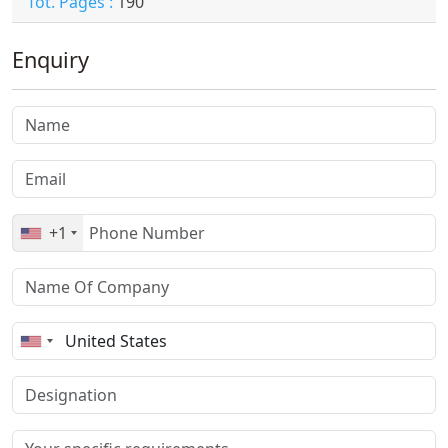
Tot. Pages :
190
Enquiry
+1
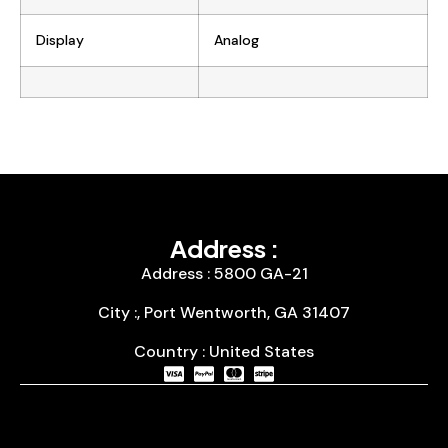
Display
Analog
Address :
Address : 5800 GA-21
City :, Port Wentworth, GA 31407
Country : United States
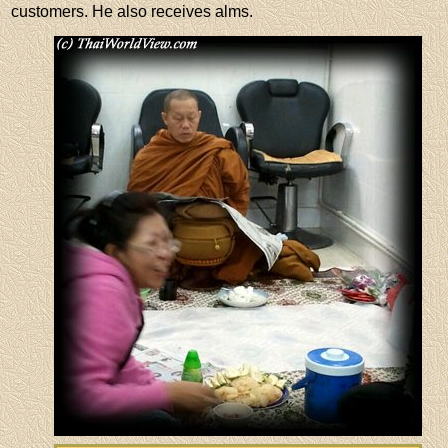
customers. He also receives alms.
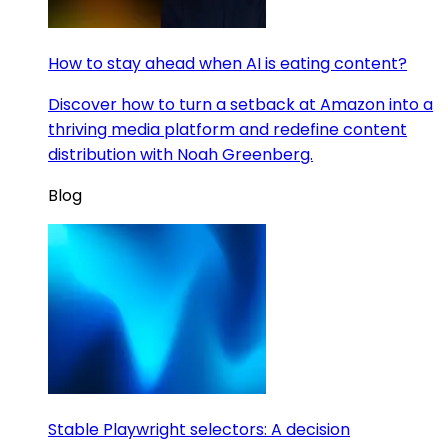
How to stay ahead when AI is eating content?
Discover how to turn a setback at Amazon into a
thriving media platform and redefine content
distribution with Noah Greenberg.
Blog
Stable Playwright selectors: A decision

============

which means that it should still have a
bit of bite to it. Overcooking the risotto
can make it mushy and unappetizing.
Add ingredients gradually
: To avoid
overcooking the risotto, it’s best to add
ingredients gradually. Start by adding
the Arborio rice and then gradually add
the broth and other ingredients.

============

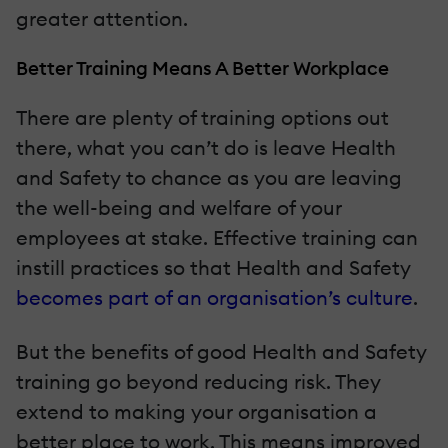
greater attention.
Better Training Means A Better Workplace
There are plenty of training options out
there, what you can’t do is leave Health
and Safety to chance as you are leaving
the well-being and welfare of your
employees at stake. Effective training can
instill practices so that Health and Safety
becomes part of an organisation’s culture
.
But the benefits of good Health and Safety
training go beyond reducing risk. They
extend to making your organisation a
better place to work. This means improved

============

◆ Activity ◆
Show all lines above holding "gradually".

◆ Exercise result ◆
Add ingredients gradually
ingredients gradually. Start by adding
the Arborio rice and then gradually add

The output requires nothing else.